Study results were depicted as either susceptible to antibiotics or resistant to them. In other words, a susceptible designation implied the organisms causing the disease responded to therapy with the tested concentration of drug, and the resistant tag implied otherwise, noted an article in CrazyEngineers.
“We validated the capability of our cellphone-based antimicrobial susceptibility testing system to perform highly accurate minimum inhibitory concentration determination and drug susceptibility interpretation, greatly exceeding the FDA-defined criteria for susceptibility testing with clinical isolates of the bacterium Klebsiella pneumonia,” the researchers concluded in Scientific Reports.
Broadening Test Use, Reducing Costs, Faster Results
The UCLA smartphone diagnostic device is another example of POCT technology that, were it to become widely available, would greatly affect clinical laboratories and patient care. According to the researchers, in resource-limited settings, a lab technician trained in the use of the device could replace an expert diagnostician. But what about medical laboratories around the world?
“The mobile reader could eliminate the need for trained diagnosticians to perform antimicrobial susceptibility testing, reduce the cost barrier for routine testing, and assist in tracking of bacterial resistance globally,” said Omai Garner, PhD, Health Sciences Assistant Clinical Professor and Associate Director Clinical Microbiology at UCLA Health System. Garner collaborated with Ozcan on the research.
Research partner, Dino Di Carlo, PhD, Professor of Bioengineering in Engineering at UCLA, added another advantage: “There’s a possibility of examining bacterial growth in the presence of a drug at an earlier time point than is currently read [about 24 hours]. This could allow for a more rapid turnaround time of the results to the physician, which might help save lives,” he said in the UCLA news release.
Ozcan Research Worth Watching
This new UCLA study by Ozcan et al appears to be another step in the professor’s pursuit of research addressing worldwide health challenges.

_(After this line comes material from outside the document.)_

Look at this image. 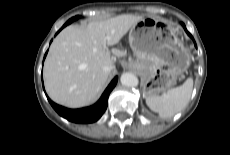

Dark Daily readers might recall previous e-briefings about his other innovative developments including:
• Integration of imaging capabilities into a lab-on-a-chip format (see Dark Daily, “Lab-on-a-Chip Diagnostics: When Will Clinical Laboratories See the Revolution?,” September 9, 2016); and
• An inexpensive smartphone device to produce holograph images of tissue samples at the cellular level (see Dark Daily, “UCLA Researchers Develop Lens-Free Smartphone Microscope, Pathologists May Be Able to Take the Clinical Pathology Laboratory Just About Anywhere,” July 12, 2015).
For pathologists and medical laboratory leaders, ongoing research by Ozcan is important to note. Ultimately, access to an easy-to-use automated diagnostic test reader attached to a smartphone could enable more doctors to make earlier diagnoses and begin treatments that could save many lives.